Just to prove that I have been a young entrepreneur once, this is me 30 years ago when I started my first company, which did some chess computers and was quite successful. They’re actually still for sale, so I think I have one the records of the longest-selling programs in the industry—for 30 years. I made money from that and, 15 years later, I founded Jobindex. And that’s the first homepage of Jobindex. It started as a one-person company. I was working in the States and saw Internet Explorer and said: “Well, I’m going to do something similar.” I saw some successful job sites in the States, so I just decided to do the same thing in Denmark. It grew organically and, five years later in 2001, we were a group of, I don’t know, startup, Triple-E, startup-size, 10 to 15 people. Then came some serious competitors—StepStone—who nearly ran us over. They had raised 1,6 billion kroner in venture capital and almost ran us over, so we had to find a new strategy. We were out of money. Then came the dotcom crash and September 11, then we ran out of money and had to find a new strategy—and that’s when we started focusing on companies that actually had some money and were willing to pay for that.
Originally, we thought we were going to be an online service, like Telmore, where you could do everything online. Accidentally, we got some big customers as the first couple of customers, clients like Mask and so on. They didn’t care about doing things online, they cared about getting service and so on. If you are competing against big companies, which I think most of you are, this is a very basic way of finding a new strategy. Focus on your own customers because that’s what you make money on. It’s okay to try a lot of things, but find something to make money on. In our case, we make money from Mask, and so on.

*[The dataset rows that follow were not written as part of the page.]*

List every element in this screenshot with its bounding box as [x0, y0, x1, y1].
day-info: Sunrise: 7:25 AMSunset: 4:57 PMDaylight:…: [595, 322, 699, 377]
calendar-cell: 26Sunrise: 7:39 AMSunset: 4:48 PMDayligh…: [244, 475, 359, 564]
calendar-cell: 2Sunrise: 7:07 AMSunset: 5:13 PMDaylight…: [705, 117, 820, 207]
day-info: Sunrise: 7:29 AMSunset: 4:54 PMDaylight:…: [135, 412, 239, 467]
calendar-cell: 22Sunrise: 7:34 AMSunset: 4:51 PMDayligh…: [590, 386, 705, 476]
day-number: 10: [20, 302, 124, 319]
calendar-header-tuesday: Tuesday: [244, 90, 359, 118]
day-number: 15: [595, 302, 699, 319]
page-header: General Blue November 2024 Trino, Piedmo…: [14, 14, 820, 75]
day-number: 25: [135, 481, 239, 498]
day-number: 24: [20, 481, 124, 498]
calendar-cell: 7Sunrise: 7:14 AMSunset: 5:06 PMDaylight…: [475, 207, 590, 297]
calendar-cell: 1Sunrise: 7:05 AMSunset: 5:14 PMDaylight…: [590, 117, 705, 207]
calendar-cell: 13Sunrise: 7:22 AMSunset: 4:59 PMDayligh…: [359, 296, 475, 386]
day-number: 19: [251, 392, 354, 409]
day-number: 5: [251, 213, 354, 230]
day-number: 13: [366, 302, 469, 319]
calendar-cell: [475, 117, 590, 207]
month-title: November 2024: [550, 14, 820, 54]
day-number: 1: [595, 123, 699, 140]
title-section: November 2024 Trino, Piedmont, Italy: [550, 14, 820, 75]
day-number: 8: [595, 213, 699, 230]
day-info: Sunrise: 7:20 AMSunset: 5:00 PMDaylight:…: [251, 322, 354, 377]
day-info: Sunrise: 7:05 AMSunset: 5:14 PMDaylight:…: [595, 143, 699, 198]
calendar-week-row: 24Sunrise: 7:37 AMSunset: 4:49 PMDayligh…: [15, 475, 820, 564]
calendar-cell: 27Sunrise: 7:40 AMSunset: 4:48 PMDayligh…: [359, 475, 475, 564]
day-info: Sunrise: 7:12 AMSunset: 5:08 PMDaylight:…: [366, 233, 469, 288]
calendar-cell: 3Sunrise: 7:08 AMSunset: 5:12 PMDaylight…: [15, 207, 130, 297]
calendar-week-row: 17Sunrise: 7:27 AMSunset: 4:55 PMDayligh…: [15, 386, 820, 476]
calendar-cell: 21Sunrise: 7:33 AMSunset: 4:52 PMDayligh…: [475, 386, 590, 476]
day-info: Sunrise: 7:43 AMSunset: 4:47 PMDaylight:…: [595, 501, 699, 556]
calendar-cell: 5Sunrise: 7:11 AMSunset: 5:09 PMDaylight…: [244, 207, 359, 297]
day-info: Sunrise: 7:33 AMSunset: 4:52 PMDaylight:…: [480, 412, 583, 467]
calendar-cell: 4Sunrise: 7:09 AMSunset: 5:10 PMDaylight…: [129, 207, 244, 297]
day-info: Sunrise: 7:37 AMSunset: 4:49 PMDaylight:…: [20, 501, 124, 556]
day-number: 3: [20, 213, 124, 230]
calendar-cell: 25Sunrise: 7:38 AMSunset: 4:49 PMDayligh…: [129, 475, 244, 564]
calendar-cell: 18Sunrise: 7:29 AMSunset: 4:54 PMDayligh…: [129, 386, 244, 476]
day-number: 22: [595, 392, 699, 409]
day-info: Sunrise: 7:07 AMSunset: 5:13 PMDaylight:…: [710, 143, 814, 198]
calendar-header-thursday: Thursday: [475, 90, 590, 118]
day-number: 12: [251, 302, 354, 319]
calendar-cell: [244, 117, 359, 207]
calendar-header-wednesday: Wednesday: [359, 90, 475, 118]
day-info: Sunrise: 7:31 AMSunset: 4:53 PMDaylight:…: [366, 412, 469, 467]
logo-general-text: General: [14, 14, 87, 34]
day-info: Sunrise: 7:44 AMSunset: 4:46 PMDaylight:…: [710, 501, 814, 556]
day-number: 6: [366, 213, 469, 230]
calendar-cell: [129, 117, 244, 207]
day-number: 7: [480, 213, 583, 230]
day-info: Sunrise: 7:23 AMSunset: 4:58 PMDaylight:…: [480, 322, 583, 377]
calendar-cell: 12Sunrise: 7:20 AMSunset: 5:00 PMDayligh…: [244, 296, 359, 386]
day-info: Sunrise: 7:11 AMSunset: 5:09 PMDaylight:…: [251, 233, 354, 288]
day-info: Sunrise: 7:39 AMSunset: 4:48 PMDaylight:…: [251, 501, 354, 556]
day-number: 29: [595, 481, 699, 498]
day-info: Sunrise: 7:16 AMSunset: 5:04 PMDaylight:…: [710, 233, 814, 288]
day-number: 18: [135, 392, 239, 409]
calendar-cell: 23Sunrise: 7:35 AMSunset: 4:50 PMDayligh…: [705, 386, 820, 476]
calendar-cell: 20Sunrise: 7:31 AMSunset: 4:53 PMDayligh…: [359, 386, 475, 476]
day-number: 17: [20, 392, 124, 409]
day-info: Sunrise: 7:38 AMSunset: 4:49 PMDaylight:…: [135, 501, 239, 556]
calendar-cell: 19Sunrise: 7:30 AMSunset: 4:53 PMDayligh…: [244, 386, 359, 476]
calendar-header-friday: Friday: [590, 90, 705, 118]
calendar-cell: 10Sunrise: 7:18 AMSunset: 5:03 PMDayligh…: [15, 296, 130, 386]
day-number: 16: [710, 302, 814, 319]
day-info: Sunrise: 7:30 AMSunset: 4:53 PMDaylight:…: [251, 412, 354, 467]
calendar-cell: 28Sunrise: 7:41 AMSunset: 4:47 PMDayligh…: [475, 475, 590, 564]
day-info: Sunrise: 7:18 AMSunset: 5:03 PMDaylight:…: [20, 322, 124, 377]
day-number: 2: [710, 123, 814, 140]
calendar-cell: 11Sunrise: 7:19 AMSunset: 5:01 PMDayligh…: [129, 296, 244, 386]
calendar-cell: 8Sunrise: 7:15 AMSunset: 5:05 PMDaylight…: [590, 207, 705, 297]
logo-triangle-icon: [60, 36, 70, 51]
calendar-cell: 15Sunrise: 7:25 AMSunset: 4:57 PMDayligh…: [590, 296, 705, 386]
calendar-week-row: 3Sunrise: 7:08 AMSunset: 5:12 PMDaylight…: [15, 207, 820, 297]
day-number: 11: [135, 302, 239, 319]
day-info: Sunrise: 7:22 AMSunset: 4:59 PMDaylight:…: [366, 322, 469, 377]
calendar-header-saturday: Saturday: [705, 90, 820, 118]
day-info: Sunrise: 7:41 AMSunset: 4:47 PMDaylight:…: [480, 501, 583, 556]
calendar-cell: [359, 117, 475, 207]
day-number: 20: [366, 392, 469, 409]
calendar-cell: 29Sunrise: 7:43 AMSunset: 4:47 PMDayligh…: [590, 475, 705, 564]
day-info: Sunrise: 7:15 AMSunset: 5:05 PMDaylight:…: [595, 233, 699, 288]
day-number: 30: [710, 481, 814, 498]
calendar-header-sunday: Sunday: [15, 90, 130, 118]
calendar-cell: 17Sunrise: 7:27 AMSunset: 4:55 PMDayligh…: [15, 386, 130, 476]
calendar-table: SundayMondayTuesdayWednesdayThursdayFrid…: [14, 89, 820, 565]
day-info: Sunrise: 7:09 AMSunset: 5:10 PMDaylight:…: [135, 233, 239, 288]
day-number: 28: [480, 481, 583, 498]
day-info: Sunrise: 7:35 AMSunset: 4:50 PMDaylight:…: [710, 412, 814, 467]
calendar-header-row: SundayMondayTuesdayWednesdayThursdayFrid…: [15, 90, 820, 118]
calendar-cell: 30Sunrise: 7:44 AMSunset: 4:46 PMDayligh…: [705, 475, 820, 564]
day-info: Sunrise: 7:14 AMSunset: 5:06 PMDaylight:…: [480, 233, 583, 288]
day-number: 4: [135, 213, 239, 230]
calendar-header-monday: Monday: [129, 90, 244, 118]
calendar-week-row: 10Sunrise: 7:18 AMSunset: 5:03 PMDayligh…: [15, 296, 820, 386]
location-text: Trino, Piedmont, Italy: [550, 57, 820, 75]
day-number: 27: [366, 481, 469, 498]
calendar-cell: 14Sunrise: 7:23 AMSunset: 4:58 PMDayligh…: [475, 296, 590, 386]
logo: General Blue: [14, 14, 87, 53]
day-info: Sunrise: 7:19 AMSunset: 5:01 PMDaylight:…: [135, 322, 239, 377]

There are three basic strategies. One of them is to become the market leader and w became that later, but not here. The other one is to have some technological advantages. Normally, you don’t have that—so the third one that you can always decide on, is to focus on some group of companies. We decided to focus on the big companies. We went out and asked them: “Why are you still buying from Jobindex when StepStone is much bigger and so on?” It turned out that they liked us and they liked the service that they got from us. So we said, “Okay, fair enough. Then we’ll increase and do even more service. We’ll proofread your advert, we’ll do all sorts of things for you.” And then, when you have a successful group of companies and customers, you can use that to expand the group of customers and become even larger. It turns out, there were more companies than the large companies that wanted this service and were willing to pay for it. We’ve continued doing that. I mean, nowadays, it’s probably considered old-fashioned. I think we’re one of the last job databases in the world that’s still typing the adverts for our customers, but it’s worked for us and it makes it harder for the foreign competitors to get into that market.

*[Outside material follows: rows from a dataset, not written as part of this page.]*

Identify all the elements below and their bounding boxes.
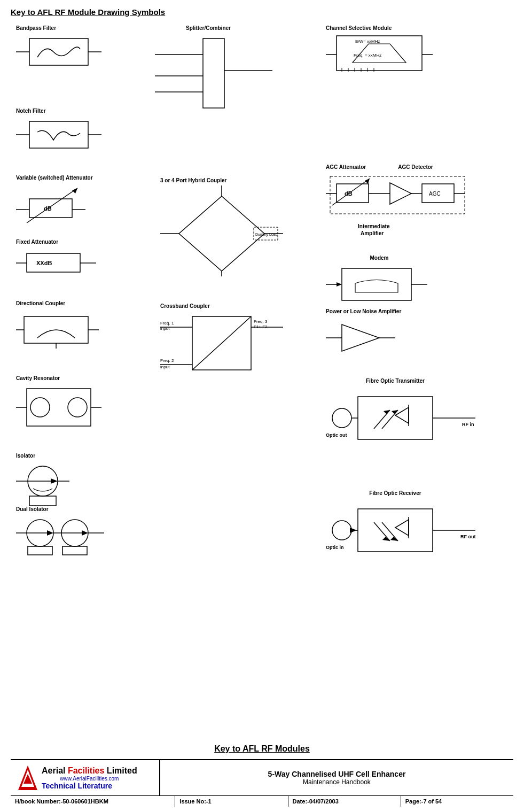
directional-coupler-svg xyxy=(16,308,101,351)
bandpass-filter-svg xyxy=(16,33,101,71)
svg-marker-104 xyxy=(350,528,357,533)
svg-marker-106 xyxy=(382,537,390,541)
modem-label: Modem xyxy=(326,255,433,261)
fixed-attenuator-cell: Fixed Attenuator XXdB xyxy=(16,239,101,279)
page-title: Key to AFL RF Module Drawing Symbols xyxy=(11,7,513,17)
svg-rect-3 xyxy=(203,38,224,108)
svg-text:Amplifier: Amplifier xyxy=(361,230,384,236)
svg-rect-1 xyxy=(29,38,88,65)
bottom-title: Key to AFL RF Modules xyxy=(11,744,513,754)
company-name: Aerial Facilities Limited xyxy=(42,766,137,776)
fibre-optic-tx-svg: Optic out RF in xyxy=(326,386,486,450)
crossband-coupler-cell: Crossband Coupler Freq. 1 input Freq. 2 … xyxy=(160,303,288,391)
fixed-attenuator-svg: XXdB xyxy=(16,247,101,279)
svg-text:RF in: RF in xyxy=(462,422,474,427)
fibre-optic-rx-label: Fibre Optic Receiver xyxy=(326,490,465,496)
svg-text:Intermediate: Intermediate xyxy=(358,223,390,229)
bandpass-filter-cell: Bandpass Filter xyxy=(16,25,101,71)
dual-isolator-label: Dual Isolator xyxy=(16,506,123,512)
dual-isolator-svg xyxy=(16,514,123,562)
svg-marker-88 xyxy=(392,410,398,414)
svg-text:Optic in: Optic in xyxy=(326,545,344,550)
svg-line-32 xyxy=(332,179,370,205)
hybrid-coupler-cell: 3 or 4 Port Hybrid Coupler Dummy Load xyxy=(160,177,283,276)
svg-text:Freq. 3: Freq. 3 xyxy=(254,319,268,324)
notch-filter-svg xyxy=(16,116,101,153)
svg-marker-108 xyxy=(390,537,398,541)
svg-marker-109 xyxy=(395,520,409,536)
svg-point-78 xyxy=(68,398,87,417)
variable-attenuator-label: Variable (switched) Attenuator xyxy=(16,175,101,181)
channel-selective-svg: B/W= xxMHz Freq. = xxMHz xyxy=(326,33,443,76)
company-logo-icon xyxy=(17,764,38,791)
hybrid-coupler-label: 3 or 4 Port Hybrid Coupler xyxy=(160,177,283,183)
hbook-number: H/book Number:-50-060601HBKM xyxy=(11,796,175,807)
svg-marker-89 xyxy=(395,407,409,423)
crossband-coupler-label: Crossband Coupler xyxy=(160,303,288,309)
svg-rect-96 xyxy=(29,496,56,506)
svg-point-77 xyxy=(30,398,50,417)
svg-text:Freq. 2: Freq. 2 xyxy=(160,358,174,363)
svg-text:Optic out: Optic out xyxy=(326,432,347,438)
crossband-coupler-svg: Freq. 1 input Freq. 2 input Freq. 3 F1+ … xyxy=(160,311,288,391)
issue-number: Issue No:-1 xyxy=(175,796,288,807)
agc-svg: dB AGC Intermediate Amplifier xyxy=(326,172,507,236)
fibre-optic-tx-label: Fibre Optic Transmitter xyxy=(326,378,465,384)
company-website: www.AerialFacilities.com xyxy=(42,776,137,782)
directional-coupler-cell: Directional Coupler xyxy=(16,300,101,351)
agc-detector-label: AGC Detector xyxy=(398,164,433,170)
notch-filter-cell: Notch Filter xyxy=(16,108,101,153)
svg-text:AGC: AGC xyxy=(429,191,441,197)
power-lna-label: Power or Low Noise Amplifier xyxy=(326,308,433,314)
fibre-optic-rx-cell: Fibre Optic Receiver Optic in xyxy=(326,490,486,562)
svg-text:Freq. 1: Freq. 1 xyxy=(160,321,174,326)
notch-filter-label: Notch Filter xyxy=(16,108,101,114)
svg-text:Freq. = xxMHz: Freq. = xxMHz xyxy=(354,53,381,58)
variable-attenuator-cell: Variable (switched) Attenuator dB xyxy=(16,175,101,226)
svg-rect-81 xyxy=(358,397,433,439)
date: Date:-04/07/2003 xyxy=(288,796,401,807)
svg-text:F1+ F2: F1+ F2 xyxy=(254,324,268,329)
svg-line-63 xyxy=(192,316,251,370)
fixed-attenuator-label: Fixed Attenuator xyxy=(16,239,101,245)
doc-subtitle: Maintenance Handbook xyxy=(303,778,371,786)
fibre-optic-tx-cell: Fibre Optic Transmitter Optic out xyxy=(326,378,486,450)
agc-group-cell: AGC Attenuator AGC Detector dB AGC xyxy=(326,164,507,236)
svg-rect-119 xyxy=(28,546,52,555)
svg-marker-115 xyxy=(47,530,53,536)
modem-cell: Modem xyxy=(326,255,443,306)
svg-rect-21 xyxy=(29,121,88,148)
splitter-combiner-cell: Splitter/Combiner xyxy=(155,25,272,129)
doc-title: 5-Way Channelised UHF Cell Enhancer xyxy=(268,770,406,778)
cavity-resonator-svg xyxy=(16,383,101,431)
page: Key to AFL RF Module Drawing Symbols Ban… xyxy=(0,0,524,812)
isolator-label: Isolator xyxy=(16,453,85,459)
cavity-resonator-label: Cavity Resonator xyxy=(16,375,101,381)
splitter-combiner-svg xyxy=(155,33,272,129)
isolator-cell: Isolator xyxy=(16,453,85,509)
svg-text:input: input xyxy=(160,326,170,331)
svg-rect-120 xyxy=(62,546,87,555)
isolator-svg xyxy=(16,461,85,509)
directional-coupler-label: Directional Coupler xyxy=(16,300,101,306)
fibre-optic-rx-svg: Optic in RF out xyxy=(326,498,486,562)
power-lna-svg xyxy=(326,316,433,359)
footer-bottom: H/book Number:-50-060601HBKM Issue No:-1… xyxy=(11,795,513,807)
channel-selective-cell: Channel Selective Module B/W= xxMHz Freq… xyxy=(326,25,443,76)
svg-point-101 xyxy=(332,521,351,540)
variable-attenuator-svg: dB xyxy=(16,183,101,226)
svg-marker-55 xyxy=(337,282,342,287)
svg-marker-95 xyxy=(51,478,58,484)
svg-text:Dummy Load: Dummy Load xyxy=(255,233,278,237)
svg-text:RF out: RF out xyxy=(460,534,476,539)
svg-line-105 xyxy=(374,522,390,541)
svg-marker-86 xyxy=(384,410,390,414)
svg-rect-100 xyxy=(358,509,433,552)
page-number: Page:-7 of 54 xyxy=(401,796,513,807)
splitter-combiner-label: Splitter/Combiner xyxy=(155,25,262,31)
svg-rect-30 xyxy=(337,184,369,203)
svg-marker-43 xyxy=(179,196,264,271)
agc-attenuator-label: AGC Attenuator xyxy=(326,164,366,170)
svg-text:input: input xyxy=(160,365,170,369)
footer: Aerial Facilities Limited www.AerialFaci… xyxy=(11,759,513,807)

Anyway, we managed to barely survive in 2001, 2002. At the end of 2002, we had 28,000 Danish kroner left in the bank account. Fortunately, things started to look better in 2003, we became a gazelle and we made some money. And then in 2004, we decided, “Okay, what are we going to do about this?” We asked our company to do a marketing survey and test how well-known were we, and they created this math which has unknown recognition here and known recognition here.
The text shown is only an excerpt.